Records from a data collection
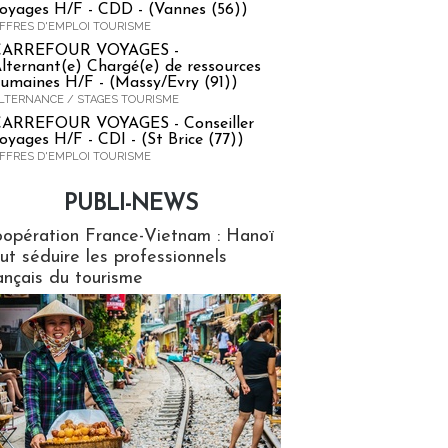
oyages H/F - CDD - (Vannes (56))
FFRES D'EMPLOI TOURISME
CARREFOUR VOYAGES -
lternant(e) Chargé(e) de ressources
umaines H/F - (Massy/Evry (91))
LTERNANCE / STAGES TOURISME
ARREFOUR VOYAGES - Conseiller
oyages H/F - CDI - (St Brice (77))
FFRES D'EMPLOI TOURISME
PUBLI-NEWS
ews
opération France-Vietnam : Hanoï
ut séduire les professionnels
ançais du tourisme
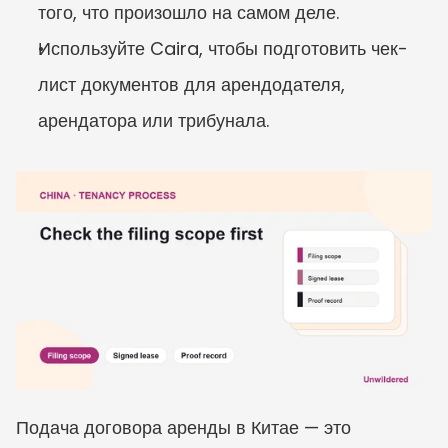
того, что произошло на самом деле.
Используйте Caira, чтобы подготовить чек-
лист документов для арендодателя, 
арендатора или трибунала.
Подача договора аренды в Китае — это 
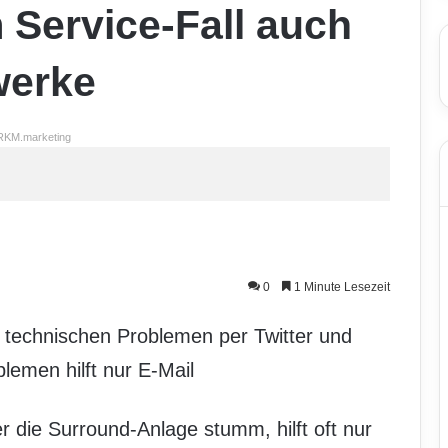
 Service-Fall auch
werke
RKM.marketing
0
1 Minute Lesezeit
i technischen Problemen per Twitter und
lemen hilft nur E-Mail
r die Surround-Anlage stumm, hilft oft nur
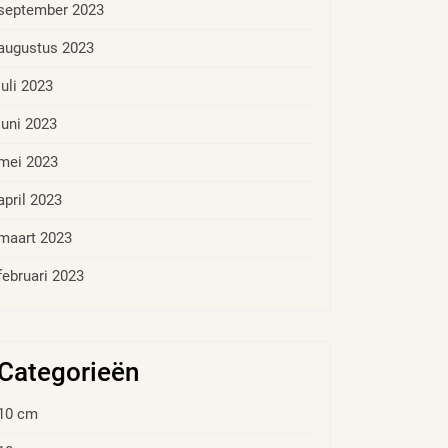
september 2023
augustus 2023
juli 2023
juni 2023
mei 2023
april 2023
maart 2023
februari 2023
Categorieën
10 cm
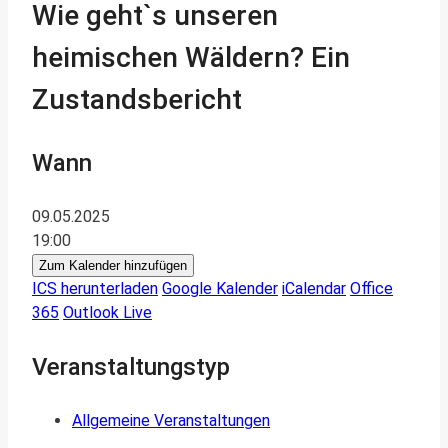
Wie geht`s unseren
heimischen Wäldern? Ein
Zustandsbericht
Wann
09.05.2025
19:00
Zum Kalender hinzufügen
ICS herunterladen
Google Kalender
iCalendar
Office
365
Outlook Live
Veranstaltungstyp
Allgemeine Veranstaltungen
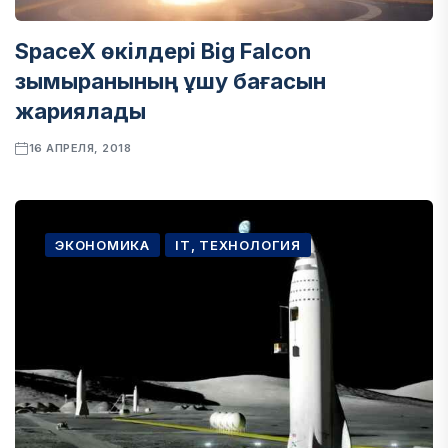
SpaceX өкілдері Big Falcon
зымыранының ұшу бағасын
жариялады
16 АПРЕЛЯ, 2018
ЭКОНОМИКА
IT, ТЕХНОЛОГИЯ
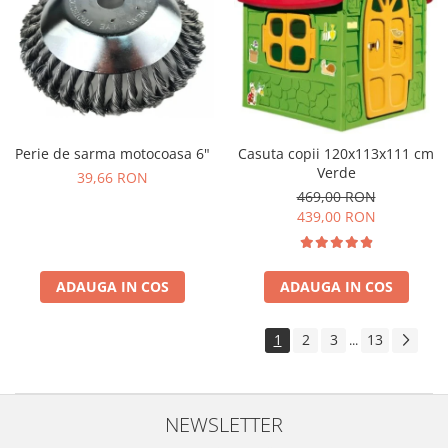
Perie de sarma motocoasa 6"
Casuta copii 120x113x111 cm
Verde
39,66 RON
469,00 RON
439,00 RON
ADAUGA IN COS
ADAUGA IN COS
1
2
3
13
...
NEWSLETTER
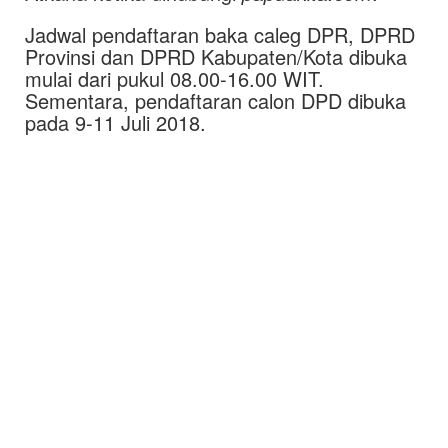
Jadwal pendaftaran baka caleg DPR, DPRD
Provinsi dan DPRD Kabupaten/Kota dibuka
mulai dari pukul 08.00-16.00 WIT.
Sementara, pendaftaran calon DPD dibuka
pada 9-11 Juli 2018.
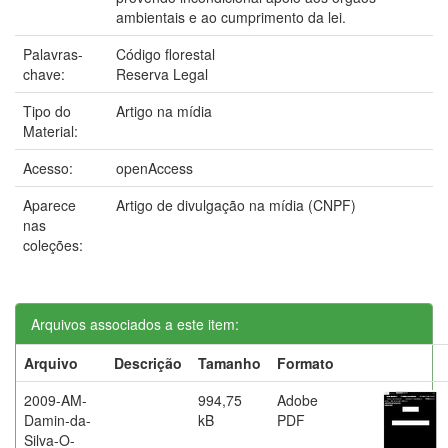
ambientais e ao cumprimento da lei.
Palavras-
Código florestal
chave:
Reserva Legal
Tipo do
Artigo na mídia
Material:
Acesso:
openAccess
Aparece
Artigo de divulgação na mídia (CNPF)
nas
coleções:
Arquivos associados a este item:
Arquivo
Descrição
Tamanho
Formato
2009-AM-
994,75
Adobe
Damin-da-
kB
PDF
Silva-O-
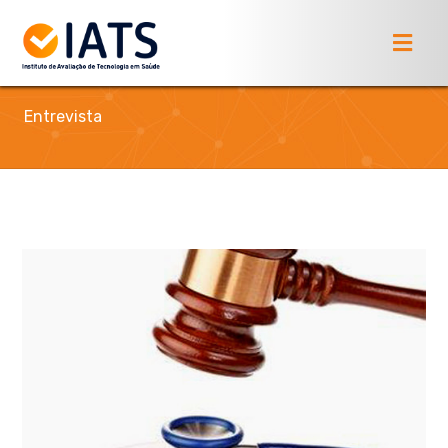
Entrevista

* **What to do**:
Transcribe every entry exactly, leaving out the pictures.

* **Finished task**:
oyages H/F - CDD - (Vannes (56))
FFRES D'EMPLOI TOURISME
CARREFOUR VOYAGES -
lternant(e) Chargé(e) de ressources
umaines H/F - (Massy/Evry (91))
LTERNANCE / STAGES TOURISME
ARREFOUR VOYAGES - Conseiller
oyages H/F - CDI - (St Brice (77))
FFRES D'EMPLOI TOURISME
PUBLI-NEWS
ews
opération France-Vietnam : Hanoï
ut séduire les professionnels
ançais du tourisme
того, что произошло на самом деле.
Используйте Caira, чтобы подготовить чек-
лист документов для арендодателя, 
арендатора или трибунала.
Подача договора аренды в Китае — это 
 Service-Fall auch
werke
RKM.marketing
0
1 Minute Lesezeit
i technischen Problemen per Twitter und
lemen hilft nur E-Mail
r die Surround-Anlage stumm, hilft oft nur
september 2023
augustus 2023
juli 2023
juni 2023
mei 2023
april 2023
maart 2023
februari 2023
Categorieën
10 cm
Wie geht`s unseren
heimischen Wäldern? Ein
Zustandsbericht
Wann
09.05.2025
19:00
Zum Kalender hinzufügen
ICS herunterladen
Google Kalender
iCalendar
Office
365
Outlook Live
Veranstaltungstyp
Allgemeine Veranstaltungen
SpaceX өкілдері Big Falcon
зымыранының ұшу бағасын
жариялады
16 АПРЕЛЯ, 2018
ЭКОНОМИКА
IT, ТЕХНОЛОГИЯ
Perie de sarma motocoasa 6"
Casuta copii 120x113x111 cm
Verde
39,66 RON
469,00 RON
439,00 RON
ADAUGA IN COS
ADAUGA IN COS
1
2
3
13
...
NEWSLETTER
Jadwal pendaftaran baka caleg DPR, DPRD
Provinsi dan DPRD Kabupaten/Kota dibuka
mulai dari pukul 08.00-16.00 WIT.
Sementara, pendaftaran calon DPD dibuka
pada 9-11 Juli 2018.
ambientais e ao cumprimento da lei.
Palavras-
Código florestal
chave:
Reserva Legal
Tipo do
Artigo na mídia
Material:
Acesso:
openAccess
Aparece
Artigo de divulgação na mídia (CNPF)
nas
coleções:
Arquivos associados a este item:
Arquivo
Descrição
Tamanho
Formato
2009-AM-
994,75
Adobe
Damin-da-
kB
PDF
Silva-O-
Entrevista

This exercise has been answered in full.